Data provided:
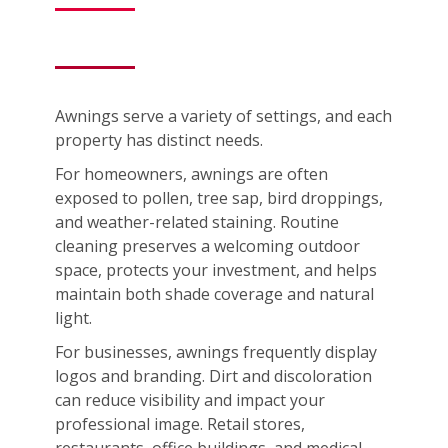
Awnings serve a variety of settings, and each
property has distinct needs.
For homeowners, awnings are often
exposed to pollen, tree sap, bird droppings,
and weather-related staining. Routine
cleaning preserves a welcoming outdoor
space, protects your investment, and helps
maintain both shade coverage and natural
light.
For businesses, awnings frequently display
logos and branding. Dirt and discoloration
can reduce visibility and impact your
professional image. Retail stores,
restaurants, office buildings, and medical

What is required: Write out the data word for word. Any picture is to be skipped.

Result of the task:
Awnings serve a variety of settings, and each
property has distinct needs.
For homeowners, awnings are often
exposed to pollen, tree sap, bird droppings,
and weather-related staining. Routine
cleaning preserves a welcoming outdoor
space, protects your investment, and helps
maintain both shade coverage and natural
light.
For businesses, awnings frequently display
logos and branding. Dirt and discoloration
can reduce visibility and impact your
professional image. Retail stores,
restaurants, office buildings, and medical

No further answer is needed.